RECORD EXTRACTS:

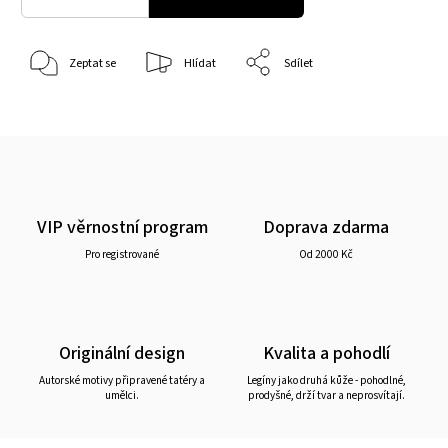
Zeptat se
Hlídat
Sdílet
VIP věrnostní program
Doprava zdarma
Pro registrované
Od 2000 Kč
Originální design
Kvalita a pohodlí
Autorské motivy připravené tatéry a
Legíny jako druhá kůže - pohodlné,
umělci.
prodyšné, drží tvar a neprosvítají.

TASK DETAILS:
Output the listing exactly, without images.

EXERCISE OUTPUT:
Zeptat se
Hlídat
Sdílet
VIP věrnostní program
Doprava zdarma
Pro registrované
Od 2000 Kč
Originální design
Kvalita a pohodlí
Autorské motivy připravené tatéry a
Legíny jako druhá kůže - pohodlné,
umělci.
prodyšné, drží tvar a neprosvítají.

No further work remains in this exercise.